Una delle soluzioni trovate per rimettere i conti in ordine fu proprio la riscrittura delle regole utili al pensionamento.
I quota 96 incastrati nella scuola da una svista, ma nessuno sembra poter rimediare
Nello specifico, ciò che ha bloccato i lavoratori della scuola è il fatto che l'anno solare non coincide con quello scolastico. È bastata questa semplice svista per costringere migliaia di dipendenti pubblici a restare confinati nelle scuole italiane, a volte anche per 7 anni oltre quanto sarebbe dovuto. Va sottolineato infatti che il diritto al pensionamento per i quota 96 era stato già acquisito con la maturazione di 35 anni di contribuzione più 61 anni di età, oppure di 36 anni di contribuzione più 60 anni di età.

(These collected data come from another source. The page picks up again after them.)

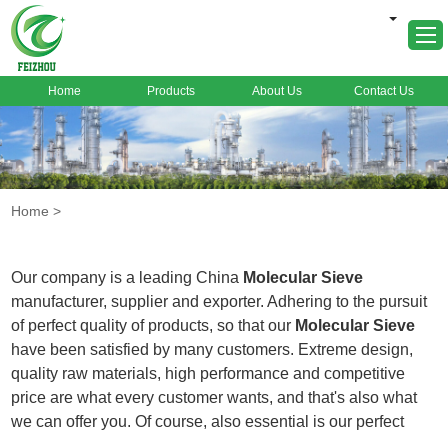
Home
Products
About Us
Contact Us
Home
About Us
Products
Home
>
Markets
Cases
Our company is a leading China
Molecular Sieve
News
manufacturer, supplier and exporter. Adhering to the pursuit
of perfect quality of products, so that our
Molecular Sieve
FAQ
have been satisfied by many customers. Extreme design,
Contact Us
quality raw materials, high performance and competitive
price are what every customer wants, and that's also what
we can offer you. Of course, also essential is our perfect
after-sales service. If you are interested in our
Molecular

La Riforma ha di fatto comportato che questi lavoratori non hanno potuto accedere al welfare previdenziale e devono ora seguire le nuove regole per l'uscita dal lavoro.
Difficile trovare una soluzione ad hoc, Governo Renzi pensa a soluzione flessibile per tutti i lavoratori disagiati
Nonostante nel corso degli ultimi tre anni i Quota 96 abbiano raccolto le dichiarazioni d'intenti degli esecutivi che si sono succeduti e di numerosi politici della maggioranza e dell'opposizione, non sembra sia stato finora possibile trovare una soluzione definitiva. Il problema restano le difficili condizioni di bilancio, che hanno di volta in volta vanificato ogni tentativo di sanatoria, l'ultimo dei quali (in ordine di tempo) quello inserito e poi cancellato repentinamente dalla riforma della pubblica amministrazione.

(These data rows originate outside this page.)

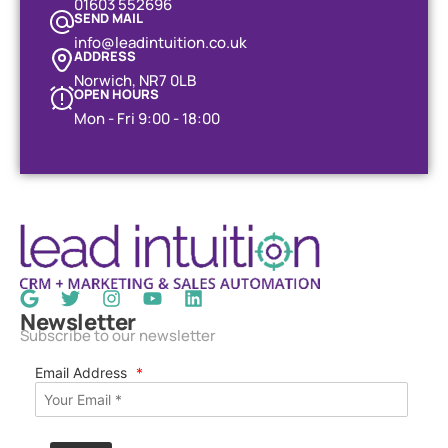
01603 552696
SEND MAIL
info@leadintuition.co.uk
ADDRESS
Norwich, NR7 0LB
OPEN HOURS
Mon - Fri 9:00 - 18:00
Newsletter
Subscribe to our newsletter
Email Address
*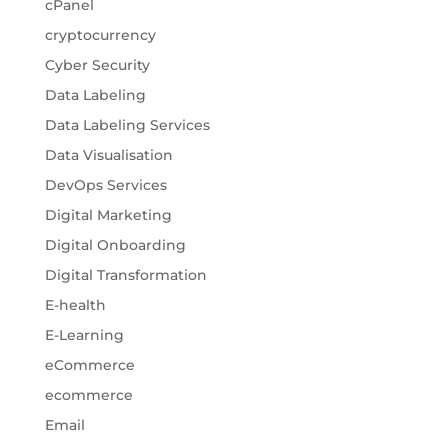
cPanel
cryptocurrency
Cyber Security
Data Labeling
Data Labeling Services
Data Visualisation
DevOps Services
Digital Marketing
Digital Onboarding
Digital Transformation
E-health
E-Learning
eCommerce
ecommerce
Email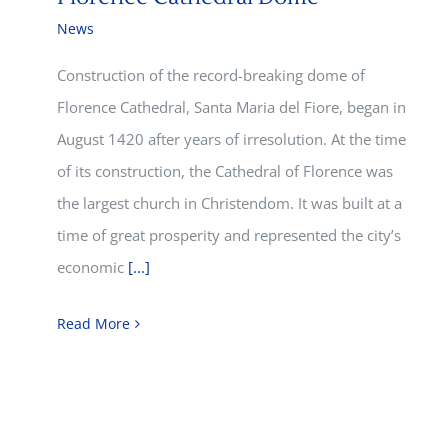
News
Construction of the record-breaking dome of
Florence Cathedral, Santa Maria del Fiore, began in
August 1420 after years of irresolution. At the time
of its construction, the Cathedral of Florence was
the largest church in Christendom. It was built at a
time of great prosperity and represented the city’s
economic
[...]
Read More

Sembra che ora il Governo Renzi stia cercando la soluzione all'interno di una misura di portata più ampia, volta a flessibilizzare l'uscita dal lavoro. Si tratterebbe di una nuova forma di pensione anticipata, che diverrebbe possibile con 62 anni di età e 35 di contribuzione. Ma per vedere se sarà finalmente possibile mettere la parola fine sulla vicenda, bisognerà aspettare come minimo il prossimo autunno, quando sarà presentata la legge di stabilità 2015.